• The Persian Puzzle: The Conflict Between Iran and America was published in 2004 by Random House and was presented at the time as an attempt to understand the troubled relationship between Washington and Tehran through its long historical arc, not through a fleeting security moment.
• The book’s importance lies in the fact that it does not reduce Iran to a purely ideological discourse, nor America to an immediate reaction. Instead, it places both sides inside a memory burdened by the coup against Mossadegh, the revolution, the hostage crisis, the Iran-Iraq war, clashes in the Gulf, and then Afghanistan and Iraq. Pollack was also clear that regime change was not what he was offering readers, and that an effective approach required a mix of diplomacy and pressure.
• That is where the book’s value lies today. Its strength is in constructing a layered picture of a state that sees itself as the heir to a great imperial history, while at the same time carrying a constant sense of penetration, encirclement, and humiliation.
• From this dual knot, pride on one side and fragility on the other, Pollack explains why Tehran reads outside pressure as a test of sovereignty, dignity, and survival. That is precisely what makes every crisis larger than its immediate military scale.
Detail
Here, the Strait of Hormuz appears as a narrow maritime corridor, but it also represents the great compensating point in the strategy of a state traditionally weaker than its American rival in the overall balance of power.
When Iran cannot prevail in a conventional open war, it tries to raise the cost of war on both its adversary and the world:
• through maritime threats,
• indirect attrition,
• and by exploiting the sensitivity of energy and markets.
That is why threatening Hormuz reflects a logic of asymmetric deterrence: if the war cannot be won, it can at least be made costly enough to prevent the adversary from easily translating its superiority into outcome.
But what looks like a deterrent tool on the map can, in wartime, become an enormous strategic burden.
According to the International Energy Agency, around 20 million barrels per day of oil and petroleum products passed through Hormuz in 2025, roughly a quarter of the world’s seaborne oil trade, with limited alternatives for bypassing it. The U.S. Energy Information Administration says that about one-fifth of global liquefied natural gas trade passed through the strait in 2024. These figures mean that any broad disruption does not pressure Washington alone, which is somewhat insulated from it, but rather pressures the entire global energy structure.
This is where the decisive shift begins. As long as closure remains a theoretical threat, it stays part of the deterrence game.
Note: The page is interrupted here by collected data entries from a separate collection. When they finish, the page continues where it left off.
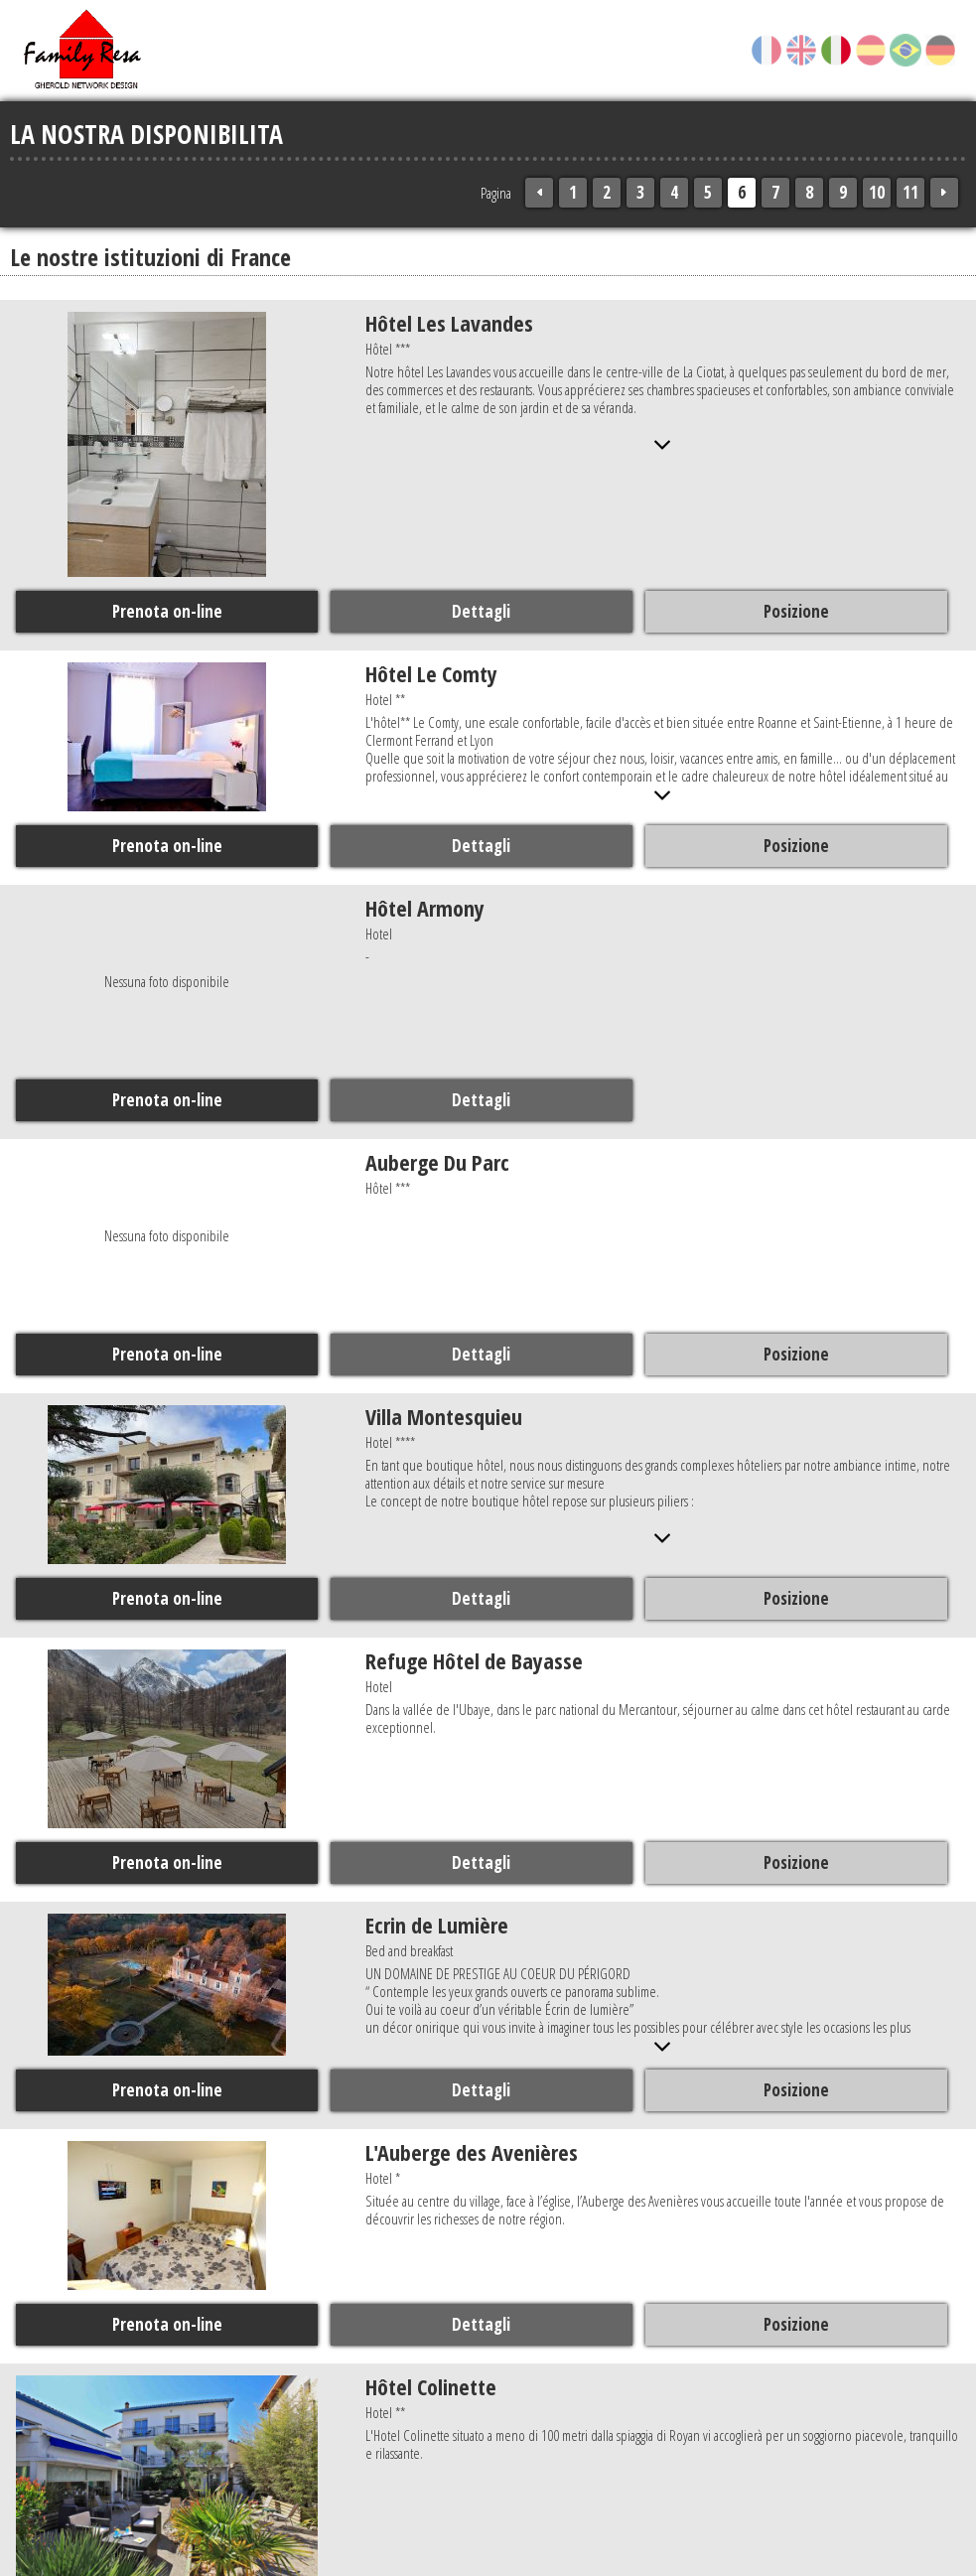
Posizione (794, 610)
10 (877, 192)
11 (910, 192)
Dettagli (480, 610)
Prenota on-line (166, 610)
But once it turns into actual disruption, it changes Iran’s image from a state resisting pressure into one that appears to be gripping the artery of the global economy and threatening to choke it.
That is what made the scene in March 2026 different from traditional threat logic: Tehran informed the United Nations and the International Maritime Organization that only non-hostile ships could pass if they coordinated with Iranian authorities, at a time when shipping and energy flows through the strait were already under severe disruption, while Gulf states increased use of alternative routes such as Yanbu and Fujairah. At that moment, the conflict was no longer simply bilateral between Iran and the United States. It had evolved into a confrontation with the global maritime order itself.
This is the core paradox that Pollack helps us understand. The Iranian system tends toward its most dangerous cards when it feels the political space is narrowing and its adversaries are leaving it no safe exit.
From that perspective, the Hormuz card looks like a final instrument:
• extremely sensitive,
• highly costly,
• and tempting in a moment of suffocation.
But at the same time, it is a card that broadens the battlefield beyond the immediate adversary. The more valuable the strait becomes in the global market, the less containable its full use becomes and the more likely it is to trigger a wider response.
What next?
The most important shift in the current situation is strategic. Iran historically used Hormuz as a threat that could deter. Today, however, every move toward broad, real disruption turns it into a weapon that also rebounds on Iran itself.
A state that tries to impose costs on the world through the strait may find itself facing a broader coalition, more hostile markets, and weaker legitimacy for its defensive argument. Put differently: the more this card moves from the level of threat to the level of use, the more it loses value as a bargaining tool and gains value as an instrument of mutual burn.
(Analysis)
In Pollack’s reading, Iran is a complex system, governed by calculations of security, identity, history, and competing institutions.
That is why a decision involving the Strait of Hormuz cannot be understood through the language of navies and missiles alone. It also requires the language of strategic psychology:
How does a wounded state respond to pressure it sees as existential?
The answer may be escalation that, from within, looks like a defense of dignity and sovereignty, but from the outside looks like a direct threat to the international system of energy and trade. It is precisely here that the weapon shifts from a deterrent tool to a suicidal option in the strategic sense: because its effects are larger than its owner’s ability to contain them.